OBJECTIF : Cette thèse vise à comprendre comment la médecine générale compose avec cette prérogative.
PROBLEMATIQUE : L’appropriation des TSO par les généralistes se décline à un niveau collectif – à quelles conditions cette mission peut-elle être assumée par ce groupe professionnel ? –, mais aussi sur le plan interactionnel – comment une personne dépendante devient-elle le patient d’un généraliste ? La question de l’appropriation d’une politique publique rejoint donc celle de l’acquisition problématique du statut de « patients » pour des individus socialement stigmatisés, et relevant parallèlement d’une politique pénale.
MATERIEL ET METHODE : Fondé sur une enquête par entretiens et observations de consultations.
RESULTAT : Notre travail montre que les généralistes s’approprient les TSO au moyen d’un processus de tri des patients et des tâches accomplies. La notion de tri est heuristique pour décrire les adaptations des généralistes à l’extension de leurs prérogatives par les politiques publiques : loin de manifester un refus de mettre en œuvre la politique substitutive, le tri vise à la rendre compatible avec les valeurs et modes d’organisation propres à la médecine générale. Les pratiques de tri des médecins s’inscrivent dans un système local de prise en charge, sur lequel ces derniers s’appuient pour adresser les indésirables à leurs confrères. Cependant, leurs critères de sélection produisent des inégalités d’accès aux traitements : tous les « toxicomanes » ne deviennent pas des « patients » dans les mêmes conditions.

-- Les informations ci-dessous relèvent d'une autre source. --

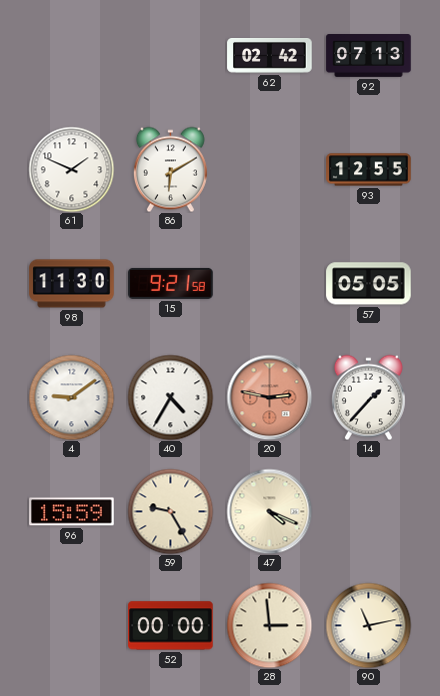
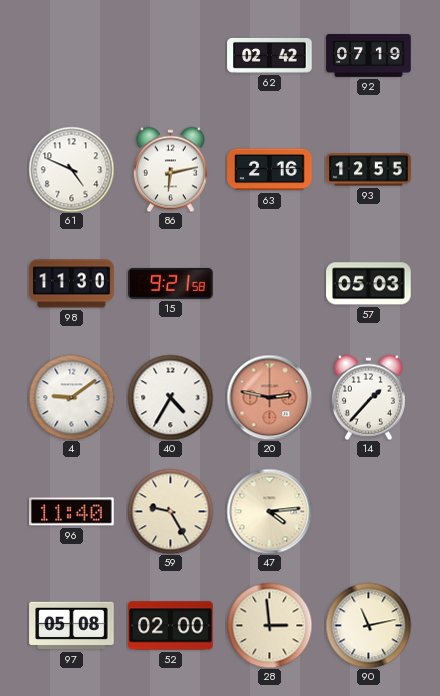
92: 07:13 -> 07:19
61: 1:49 -> 4:49
86: 6:10 -> 6:13
63: none -> 2:16
57: 05:05 -> 05:03
96: 15:59 -> 11:40
47: 4:19 -> 4:14
97: none -> 05:08
52: 00:00 -> 02:00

CONCLUSION : L’ethnographie des consultations suggère que le statut de patient s’acquiert au cours de la construction d’une relation avec le médecin, où la prescription du TSO devient progressivement routinière. Dès lors, le stigmate de « toxicomane » s’estompe au profit du statut de patient de la médecine générale. Cette thèse invite à confronter plusieurs échelles et niveaux d’analyse, en envisageant la mise en œuvre d’une politique de santé sous l’angle des interactions médecin-patient.